• AIM OF THE TASK: Reproduce exactly the lines below, from the first one through the line containing "menor inversión.", and omit any pictures.

Page-level text extractions
*** Begin section ***

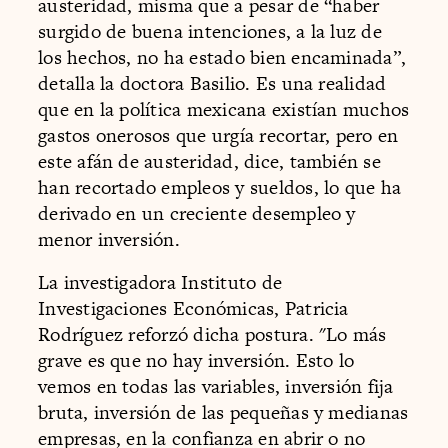
austeridad, misma que a pesar de “haber
surgido de buena intenciones, a la luz de
los hechos, no ha estado bien encaminada”,
detalla la doctora Basilio. Es una realidad
que en la política mexicana existían muchos
gastos onerosos que urgía recortar, pero en
este afán de austeridad, dice, también se
han recortado empleos y sueldos, lo que ha
derivado en un creciente desempleo y
menor inversión.
La investigadora Instituto de
Investigaciones Económicas, Patricia
Rodríguez reforzó dicha postura. "Lo más
grave es que no hay inversión. Esto lo
vemos en todas las variables, inversión fija
bruta, inversión de las pequeñas y medianas
empresas, en la confianza en abrir o no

*** End section ***

• EXERCISE SOLUTION:
austeridad, misma que a pesar de “haber
surgido de buena intenciones, a la luz de
los hechos, no ha estado bien encaminada”,
detalla la doctora Basilio. Es una realidad
que en la política mexicana existían muchos
gastos onerosos que urgía recortar, pero en
este afán de austeridad, dice, también se
han recortado empleos y sueldos, lo que ha
derivado en un creciente desempleo y
menor inversión.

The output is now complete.